The lines to copy are those in the listing that hold the word "Enforcers".

### Record extracts ###

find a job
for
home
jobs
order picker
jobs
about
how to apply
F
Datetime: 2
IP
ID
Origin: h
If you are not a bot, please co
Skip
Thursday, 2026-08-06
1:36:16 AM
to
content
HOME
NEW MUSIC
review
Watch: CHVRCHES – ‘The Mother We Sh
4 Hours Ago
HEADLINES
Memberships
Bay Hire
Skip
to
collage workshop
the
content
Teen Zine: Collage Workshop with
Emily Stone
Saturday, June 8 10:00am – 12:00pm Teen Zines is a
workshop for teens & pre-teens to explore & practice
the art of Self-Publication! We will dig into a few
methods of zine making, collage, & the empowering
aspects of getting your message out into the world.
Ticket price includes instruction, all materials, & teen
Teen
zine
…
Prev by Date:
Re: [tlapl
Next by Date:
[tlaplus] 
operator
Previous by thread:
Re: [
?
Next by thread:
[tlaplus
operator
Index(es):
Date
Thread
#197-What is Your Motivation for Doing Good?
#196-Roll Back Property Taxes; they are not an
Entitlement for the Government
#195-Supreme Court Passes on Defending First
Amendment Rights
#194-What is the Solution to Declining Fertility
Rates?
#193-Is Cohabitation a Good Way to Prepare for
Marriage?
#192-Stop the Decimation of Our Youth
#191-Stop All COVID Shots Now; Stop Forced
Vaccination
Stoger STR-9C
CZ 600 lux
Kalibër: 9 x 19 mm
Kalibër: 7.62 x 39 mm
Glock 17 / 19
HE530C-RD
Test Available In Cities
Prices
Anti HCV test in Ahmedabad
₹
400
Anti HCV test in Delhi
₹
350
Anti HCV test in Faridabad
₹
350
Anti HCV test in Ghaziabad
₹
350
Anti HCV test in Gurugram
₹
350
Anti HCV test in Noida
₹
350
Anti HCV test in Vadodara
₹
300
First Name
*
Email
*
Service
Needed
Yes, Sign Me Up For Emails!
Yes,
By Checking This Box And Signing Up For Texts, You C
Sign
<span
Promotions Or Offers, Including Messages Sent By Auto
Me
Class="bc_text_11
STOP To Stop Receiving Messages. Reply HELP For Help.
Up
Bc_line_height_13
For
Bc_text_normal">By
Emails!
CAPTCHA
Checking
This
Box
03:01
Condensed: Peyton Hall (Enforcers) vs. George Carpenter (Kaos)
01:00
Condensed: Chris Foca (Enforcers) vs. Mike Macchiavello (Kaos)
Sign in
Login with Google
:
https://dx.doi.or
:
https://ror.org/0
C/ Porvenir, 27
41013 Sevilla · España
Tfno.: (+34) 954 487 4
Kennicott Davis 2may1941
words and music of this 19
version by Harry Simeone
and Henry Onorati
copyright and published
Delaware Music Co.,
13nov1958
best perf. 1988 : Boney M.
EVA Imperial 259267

###

## Reply
Condensed: Peyton Hall (Enforcers) vs. George Carpenter (Kaos)
Condensed: Chris Foca (Enforcers) vs. Mike Macchiavello (Kaos)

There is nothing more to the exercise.